▸ TASK ITEM
Please output every record below exactly as written, leaving out any pictures.

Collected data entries
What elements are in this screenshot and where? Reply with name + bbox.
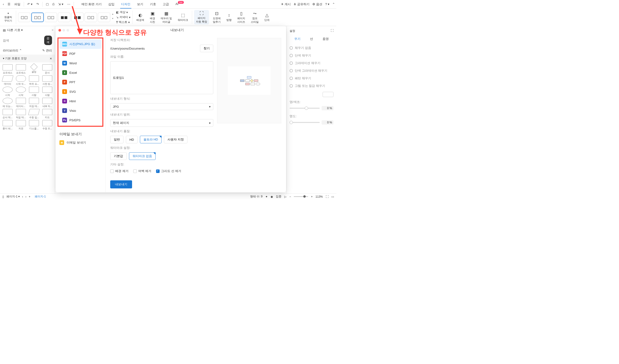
cb-remove-bg[interactable]: 배경 제거 — [110, 169, 128, 173]
range-select[interactable]: 현재 페이지▾ — [110, 119, 213, 127]
opacity-slider[interactable] — [290, 122, 320, 123]
shape-item[interactable]: 사전 정... — [41, 75, 54, 86]
options-button[interactable]: ⚙ 옵션 — [312, 2, 322, 6]
quality-option[interactable]: 울트라 HD — [140, 136, 162, 143]
shape-item[interactable]: 사람 — [28, 87, 40, 97]
bgimage-button[interactable]: ▣배경 사진 — [148, 10, 157, 25]
shape-item[interactable]: 결정 — [28, 64, 40, 75]
export-format-item[interactable]: PPPT — [59, 77, 101, 87]
connector-dropdown[interactable]: ↘ 커넥터 ▾ — [116, 15, 130, 19]
shape-item[interactable]: 내부 저... — [41, 98, 54, 108]
theme-4[interactable]: ◼◼ — [58, 13, 70, 22]
publish-button[interactable]: ✈ 게시 — [281, 2, 291, 6]
tab-advanced[interactable]: 고급 — [162, 0, 170, 8]
search-button[interactable]: 검색 — [44, 36, 52, 45]
zoom-out-icon[interactable]: − — [289, 195, 291, 198]
menu-icon[interactable]: ☰ — [6, 1, 12, 7]
unit-button[interactable]: △단위 — [263, 12, 271, 23]
browse-button[interactable]: 찾기 — [200, 45, 213, 52]
shape-item[interactable]: 문서 — [41, 64, 54, 75]
theme-3[interactable]: ◻◻ — [45, 13, 57, 22]
zoom-in-icon[interactable]: + — [311, 195, 313, 198]
library-toggle[interactable]: 라이브러리 ⌃ — [3, 48, 22, 53]
tab-design[interactable]: 디자인 — [120, 0, 131, 8]
fill-option[interactable]: 패턴 채우기 — [290, 76, 334, 81]
auto-expand-button[interactable]: ⛶페이지 자동 확장 — [194, 10, 209, 25]
theme-7[interactable]: ◻◻ — [98, 13, 110, 22]
direction-button[interactable]: ↕방향 — [225, 12, 234, 23]
quality-option[interactable]: HD — [126, 136, 138, 143]
add-page-icon[interactable]: + — [29, 195, 30, 198]
email-send-item[interactable]: ✉ 이메일 보내기 — [56, 138, 104, 147]
export-format-item[interactable]: HHtml — [59, 96, 101, 106]
focus-label[interactable]: 집중 — [276, 195, 281, 199]
tab-line[interactable]: 선 — [308, 36, 315, 42]
search-input[interactable] — [3, 36, 43, 45]
shape-item[interactable]: 종이 테... — [1, 120, 14, 130]
page-size-button[interactable]: ▯페이지 사이즈 — [235, 10, 247, 25]
shape-item[interactable]: 수동 조... — [41, 120, 54, 130]
fill-option[interactable]: 그림 또는 질감 채우기 — [290, 84, 334, 88]
watermark-option[interactable]: 워터마크 없음 — [129, 152, 155, 160]
help-icon[interactable]: ? ▾ — [325, 2, 329, 6]
shape-item[interactable]: 저장 데... — [28, 98, 40, 108]
format-select[interactable]: JPG▾ — [110, 103, 213, 110]
jump-style-button[interactable]: ⤳점프 스타일 — [249, 10, 261, 25]
shape-item[interactable]: 에 또는... — [1, 98, 14, 108]
fit-width-icon[interactable]: ▭ — [331, 195, 334, 198]
other-symbols-dropdown[interactable]: 다른 기호 ▾ — [7, 28, 23, 32]
watermark-option[interactable]: 기본값 — [110, 152, 127, 160]
export-format-item[interactable]: XExcel — [59, 68, 101, 77]
cb-remove-grid[interactable]: 그리드 선 제거 — [156, 169, 181, 173]
page-selector[interactable]: 페이지-1 ▾ — [6, 195, 20, 199]
zoom-value[interactable]: 113% — [315, 195, 323, 198]
export-format-item[interactable]: PDFPDF — [59, 49, 101, 58]
collapse-panel-icon[interactable]: « — [52, 28, 54, 32]
bgcolor-button[interactable]: ◐배경색 — [134, 12, 146, 23]
shape-item[interactable]: 프로세스 — [15, 64, 27, 75]
shape-item[interactable]: 디스플... — [28, 120, 40, 130]
border-header-button[interactable]: ▦테두리 및 머리글 — [159, 10, 174, 25]
quality-option[interactable]: 일반 — [110, 136, 124, 143]
filename-input[interactable] — [110, 61, 213, 94]
shape-item[interactable]: 시작 — [1, 87, 14, 97]
export-format-item[interactable]: PsPS/EPS — [59, 115, 101, 125]
shape-item[interactable]: 프로세스 — [1, 64, 14, 75]
file-menu[interactable]: 파일 — [13, 1, 22, 7]
theme-2[interactable]: ◻◻ — [31, 13, 44, 22]
fit-drawing-button[interactable]: ⊡도면에 맞추기 — [211, 10, 223, 25]
tab-fill[interactable]: 우기 — [292, 36, 302, 42]
collapse-ribbon-icon[interactable]: ⌃ — [332, 2, 335, 6]
text-dropdown[interactable]: T 텍스트 ▾ — [116, 20, 130, 24]
zoom-slider[interactable] — [294, 196, 308, 197]
redo-icon[interactable]: ↷ — [35, 1, 40, 7]
theme-1[interactable]: ◻◻ — [18, 13, 30, 22]
print-icon[interactable]: ⎙ — [51, 1, 56, 7]
tab-view[interactable]: 보기 — [136, 0, 144, 8]
oneclick-decorate[interactable]: ✦ 원클릭 꾸미기 — [2, 11, 14, 24]
watermark-button[interactable]: ⬚워터마크 — [176, 12, 190, 23]
back-icon[interactable]: ‹ — [1, 1, 5, 7]
tab-shadow[interactable]: 음영 — [321, 36, 331, 42]
prev-page-icon[interactable]: ‹ — [22, 195, 23, 198]
close-window-icon[interactable] — [58, 29, 61, 32]
undo-icon[interactable]: ↶ ▾ — [26, 1, 34, 7]
fill-option[interactable]: 단색 그라데이션 채우기 — [290, 68, 334, 73]
export-button[interactable]: 내보내기 — [110, 180, 132, 189]
theme-scroll[interactable]: ▴▾ — [111, 13, 114, 22]
shape-item[interactable]: 데이터 — [1, 75, 14, 86]
quality-option[interactable]: 사용자 지정 — [164, 136, 187, 143]
export-format-item[interactable]: WWord — [59, 58, 101, 68]
page-tab[interactable]: 페이지-1 — [33, 194, 48, 199]
theme-6[interactable]: ◻◻ — [84, 13, 97, 22]
shape-item[interactable]: 시작 — [15, 87, 27, 97]
manage-button[interactable]: ✎ 관리 — [42, 48, 52, 53]
save-icon[interactable]: ▢ — [44, 1, 50, 7]
expand-panel-icon[interactable]: ⛶ — [331, 29, 334, 33]
focus-mode-icon[interactable]: ◉ — [270, 195, 273, 198]
fill-option[interactable]: 그라데이션 채우기 — [290, 61, 334, 65]
tab-symbol[interactable]: 기호 — [149, 0, 157, 8]
shape-item[interactable]: 수동 입... — [28, 109, 40, 119]
cb-remove-margin[interactable]: 여백 제거 — [133, 169, 152, 173]
tab-insert[interactable]: 삽입 — [107, 0, 115, 8]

▸ SOLUTION TO THE EXERCISE
What elements are in this screenshot and where? Reply with name + bbox.
cb-remove-bg[interactable]: 배경 제거 — [110, 169, 128, 173]
range-select[interactable]: 현재 페이지▾ — [110, 119, 213, 127]
opacity-slider[interactable] — [290, 122, 320, 123]
shape-item[interactable]: 사전 정... — [41, 75, 54, 86]
options-button[interactable]: ⚙ 옵션 — [312, 2, 322, 6]
quality-option[interactable]: 울트라 HD — [140, 136, 162, 143]
shape-item[interactable]: 사람 — [28, 87, 40, 97]
bgimage-button[interactable]: ▣배경 사진 — [148, 10, 157, 25]
shape-item[interactable]: 결정 — [28, 64, 40, 75]
export-format-item[interactable]: PPPT — [59, 77, 101, 87]
connector-dropdown[interactable]: ↘ 커넥터 ▾ — [116, 15, 130, 19]
shape-item[interactable]: 내부 저... — [41, 98, 54, 108]
theme-4[interactable]: ◼◼ — [58, 13, 70, 22]
publish-button[interactable]: ✈ 게시 — [281, 2, 291, 6]
tab-advanced[interactable]: 고급 — [162, 0, 170, 8]
search-button[interactable]: 검색 — [44, 36, 52, 45]
zoom-out-icon[interactable]: − — [289, 195, 291, 198]
menu-icon[interactable]: ☰ — [6, 1, 12, 7]
unit-button[interactable]: △단위 — [263, 12, 271, 23]
browse-button[interactable]: 찾기 — [200, 45, 213, 52]
shape-item[interactable]: 문서 — [41, 64, 54, 75]
theme-3[interactable]: ◻◻ — [45, 13, 57, 22]
zoom-in-icon[interactable]: + — [311, 195, 313, 198]
library-toggle[interactable]: 라이브러리 ⌃ — [3, 48, 22, 53]
tab-design[interactable]: 디자인 — [120, 0, 131, 8]
fill-option[interactable]: 패턴 채우기 — [290, 76, 334, 81]
auto-expand-button[interactable]: ⛶페이지 자동 확장 — [194, 10, 209, 25]
theme-7[interactable]: ◻◻ — [98, 13, 110, 22]
direction-button[interactable]: ↕방향 — [225, 12, 234, 23]
quality-option[interactable]: HD — [126, 136, 138, 143]
add-page-icon[interactable]: + — [29, 195, 30, 198]
email-send-item[interactable]: ✉ 이메일 보내기 — [56, 138, 104, 147]
export-format-item[interactable]: HHtml — [59, 96, 101, 106]
focus-label[interactable]: 집중 — [276, 195, 281, 199]
tab-line[interactable]: 선 — [308, 36, 315, 42]
search-input[interactable] — [3, 36, 43, 45]
shape-item[interactable]: 종이 테... — [1, 120, 14, 130]
page-size-button[interactable]: ▯페이지 사이즈 — [235, 10, 247, 25]
shape-item[interactable]: 수동 조... — [41, 120, 54, 130]
fill-option[interactable]: 그림 또는 질감 채우기 — [290, 84, 334, 88]
watermark-option[interactable]: 워터마크 없음 — [129, 152, 155, 160]
help-icon[interactable]: ? ▾ — [325, 2, 329, 6]
shape-item[interactable]: 저장 데... — [28, 98, 40, 108]
format-select[interactable]: JPG▾ — [110, 103, 213, 110]
jump-style-button[interactable]: ⤳점프 스타일 — [249, 10, 261, 25]
shape-item[interactable]: 에 또는... — [1, 98, 14, 108]
fit-width-icon[interactable]: ▭ — [331, 195, 334, 198]
other-symbols-dropdown[interactable]: 다른 기호 ▾ — [7, 28, 23, 32]
watermark-option[interactable]: 기본값 — [110, 152, 127, 160]
export-format-item[interactable]: XExcel — [59, 68, 101, 77]
cb-remove-grid[interactable]: 그리드 선 제거 — [156, 169, 181, 173]
page-selector[interactable]: 페이지-1 ▾ — [6, 195, 20, 199]
zoom-value[interactable]: 113% — [315, 195, 323, 198]
export-format-item[interactable]: PDFPDF — [59, 49, 101, 58]
collapse-panel-icon[interactable]: « — [52, 28, 54, 32]
bgcolor-button[interactable]: ◐배경색 — [134, 12, 146, 23]
shape-item[interactable]: 프로세스 — [15, 64, 27, 75]
shape-item[interactable]: 디스플... — [28, 120, 40, 130]
border-header-button[interactable]: ▦테두리 및 머리글 — [159, 10, 174, 25]
quality-option[interactable]: 일반 — [110, 136, 124, 143]
filename-input[interactable] — [110, 61, 213, 94]
shape-item[interactable]: 시작 — [1, 87, 14, 97]
export-format-item[interactable]: PsPS/EPS — [59, 115, 101, 125]
shape-item[interactable]: 프로세스 — [1, 64, 14, 75]
file-menu[interactable]: 파일 — [13, 1, 22, 7]
theme-2[interactable]: ◻◻ — [31, 13, 44, 22]
fit-drawing-button[interactable]: ⊡도면에 맞추기 — [211, 10, 223, 25]
tab-fill[interactable]: 우기 — [292, 36, 302, 42]
collapse-ribbon-icon[interactable]: ⌃ — [332, 2, 335, 6]
text-dropdown[interactable]: T 텍스트 ▾ — [116, 20, 130, 24]
zoom-slider[interactable] — [294, 196, 308, 197]
redo-icon[interactable]: ↷ — [35, 1, 40, 7]
theme-1[interactable]: ◻◻ — [18, 13, 30, 22]
print-icon[interactable]: ⎙ — [51, 1, 56, 7]
tab-view[interactable]: 보기 — [136, 0, 144, 8]
oneclick-decorate[interactable]: ✦ 원클릭 꾸미기 — [2, 11, 14, 24]
watermark-button[interactable]: ⬚워터마크 — [176, 12, 190, 23]
back-icon[interactable]: ‹ — [1, 1, 5, 7]
tab-shadow[interactable]: 음영 — [321, 36, 331, 42]
prev-page-icon[interactable]: ‹ — [22, 195, 23, 198]
close-window-icon[interactable] — [58, 29, 61, 32]
undo-icon[interactable]: ↶ ▾ — [26, 1, 34, 7]
fill-option[interactable]: 단색 그라데이션 채우기 — [290, 68, 334, 73]
export-button[interactable]: 내보내기 — [110, 180, 132, 189]
theme-scroll[interactable]: ▴▾ — [111, 13, 114, 22]
shape-item[interactable]: 데이터 — [1, 75, 14, 86]
quality-option[interactable]: 사용자 지정 — [164, 136, 187, 143]
export-format-item[interactable]: WWord — [59, 58, 101, 68]
page-tab[interactable]: 페이지-1 — [33, 194, 48, 199]
theme-6[interactable]: ◻◻ — [84, 13, 97, 22]
shape-item[interactable]: 시작 — [15, 87, 27, 97]
manage-button[interactable]: ✎ 관리 — [42, 48, 52, 53]
save-icon[interactable]: ▢ — [44, 1, 50, 7]
expand-panel-icon[interactable]: ⛶ — [331, 29, 334, 33]
focus-mode-icon[interactable]: ◉ — [270, 195, 273, 198]
fill-option[interactable]: 그라데이션 채우기 — [290, 61, 334, 65]
tab-symbol[interactable]: 기호 — [149, 0, 157, 8]
shape-item[interactable]: 수동 입... — [28, 109, 40, 119]
cb-remove-margin[interactable]: 여백 제거 — [133, 169, 152, 173]
tab-insert[interactable]: 삽입 — [107, 0, 115, 8]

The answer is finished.